That is a tough question. I think Cummins is probably the best choice in a diesel motor in those years although the 7.3DI guys sure seem to love them. My big concern is that with the years you're looking at there is a risk of a serious failure. That's just the nature of the beast with a used vehicle.
So...despite your thread title I'm going to comment on the rest of the drivetrain and suspension. First and foremost, I would avoid the automatics in trucks of that vintage. Yes, they can be built up, but that's $$$. With the mileage you're going to be looking at it would be best just to budget for a new transmission if you decide to go automatic. The exception might be a GM truck with a 4L80E transmission. These are just the old 3 speed Turbo 400 with an external rearmounted overdrive, much the same as Dodge's 46RE is a Torqueflight 727 with an external overdrive, but GM's execution was far better and these have proven to be reliable transmissions. With the most powerful engine options only being the 6.5 turbodiesel or a 454 big block though it's easy to understand half of why they have proven to be reliable.
Ford and Dodge both used the same transfer cases in those years. I might be willing to argue that the NV271 and NV273 transfer cases are the most bulletproof light truck t-cases ever. They are rated to a higher GVWR than the old NP205's were even. An earlier Ford MIGHT have a Borg Warner case, but I don't think so. A Chevy is going to be an NV241HD I believe. It wasn't until 2001 or so that the NV261/NV263 became available AFAIK. The Chevy cases are lighter duty than the Ford and Dodge units in theory, but I haven't see failures so it must not be that big of a deal. Some GM stuff will have Borg Warner cases too if it was set up to run a PTO. No worries though, even though they aren't common they are strong.
In terms of rear axles it's a bit of a toss up. The Ford 10.5 inch "Sterling" rear is tough as nails. Dodge has always used overkill in the axle department so you're likely to get a Dana 70, Dana 70HD, or maybe even a Dana 80. You're not going to hurt them. What's scary is that the new 11.5 inch AAM axle Dodge us using is even bigger yet. A GM product is going to have the venerable 10.5 inch 14 bolt full floater assuming you are looking at an 8600 lbs GVWR truck, not a 7200 lbs GVWR truck (although the 7200 lbs trucks are a nice step between truck sizes).
On the front end you start to run into some differences. No matter what you're going to have unit bearings (hub assemblies) in those years. Ford is going to have either a Dana 50 or a Dana 60 depending on year and if it's a 3/4 or 1 ton. Neither is terrible though the Dana 50 is a bit of a bastard child. In either case you're going to have balljoints instead of kingpins like the old trucks. Also, the auto locking hubs on a Super Duty are a suckfest. At least that whole front end comes apart with a 21mm socket. A Dodge is going to have an AAM axle in those years to the best of my knowledge. They are a stout unit, as are the Dana 60's they use, but again, you have unit bearings and balljoints instead of the good stuff of yesteryear.
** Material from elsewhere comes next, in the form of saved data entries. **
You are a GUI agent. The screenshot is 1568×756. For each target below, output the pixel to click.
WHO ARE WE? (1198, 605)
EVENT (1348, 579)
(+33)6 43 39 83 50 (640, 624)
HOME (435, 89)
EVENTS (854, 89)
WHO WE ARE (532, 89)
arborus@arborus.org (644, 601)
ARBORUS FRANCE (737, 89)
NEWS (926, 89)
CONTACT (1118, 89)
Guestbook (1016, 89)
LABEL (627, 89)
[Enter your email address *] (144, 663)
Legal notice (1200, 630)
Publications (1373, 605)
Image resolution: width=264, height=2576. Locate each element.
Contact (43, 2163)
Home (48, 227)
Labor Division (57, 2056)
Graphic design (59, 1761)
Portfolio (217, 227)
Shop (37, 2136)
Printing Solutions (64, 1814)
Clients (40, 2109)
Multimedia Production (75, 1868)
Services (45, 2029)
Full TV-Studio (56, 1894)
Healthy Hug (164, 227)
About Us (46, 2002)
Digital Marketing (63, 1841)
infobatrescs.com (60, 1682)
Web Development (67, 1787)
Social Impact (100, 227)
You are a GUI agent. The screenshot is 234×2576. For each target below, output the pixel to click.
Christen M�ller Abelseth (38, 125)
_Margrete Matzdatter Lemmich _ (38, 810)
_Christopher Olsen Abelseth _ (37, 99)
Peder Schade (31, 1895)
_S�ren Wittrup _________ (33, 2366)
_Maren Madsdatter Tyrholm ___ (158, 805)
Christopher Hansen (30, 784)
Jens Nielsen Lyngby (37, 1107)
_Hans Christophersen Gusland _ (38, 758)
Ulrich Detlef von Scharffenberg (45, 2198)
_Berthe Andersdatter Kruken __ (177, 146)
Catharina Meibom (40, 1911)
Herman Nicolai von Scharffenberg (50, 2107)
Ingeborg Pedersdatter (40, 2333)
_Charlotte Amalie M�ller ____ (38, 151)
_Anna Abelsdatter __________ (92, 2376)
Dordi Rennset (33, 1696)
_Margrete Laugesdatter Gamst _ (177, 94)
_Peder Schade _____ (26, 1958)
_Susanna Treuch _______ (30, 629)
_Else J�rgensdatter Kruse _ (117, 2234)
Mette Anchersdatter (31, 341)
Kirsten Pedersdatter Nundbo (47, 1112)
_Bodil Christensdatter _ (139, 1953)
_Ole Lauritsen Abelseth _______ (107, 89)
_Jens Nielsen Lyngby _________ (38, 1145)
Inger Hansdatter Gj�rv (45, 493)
You also will have drive flanges and a central axle disconnect instead of locking hubs. I prefer locking hubs, but Ford's automatic vacuum hubs are not what I'm talking about.
The GM stuff is the bastard child. Since the truck has IFS it's going to have a split case high pinion AAM front. The differentials don't seem to be a problem, but the axle seals will always leak even with the new seals from GM (on revision 20 or something to the design and they still don't work). The CV axles are tough as far as CV axles go, but the boots do tear and the joints do wear out. Still, I'm not sure they I find them any less reliable than the solid axles for general use than the solid axles on Ford or Dodge. They will run smoother on turns and the joints are easier to service. The killer on the GM stuff is the IFS. It wasn't until GM went to rack and pinion steering and coilovers on half tons recently that the suspension and steering problems seem to have been somewhat improved. Expect to replace balljoints frequently. Also, the tie rod ends, pitman arm, and idler arm on these trucks just flat out sucks and it will wear. Aligning them is also a lot harder than the solid axle rigs, but that's not really your concern.
If you had specific questions about anything else I'd be happy to help out as much as possible.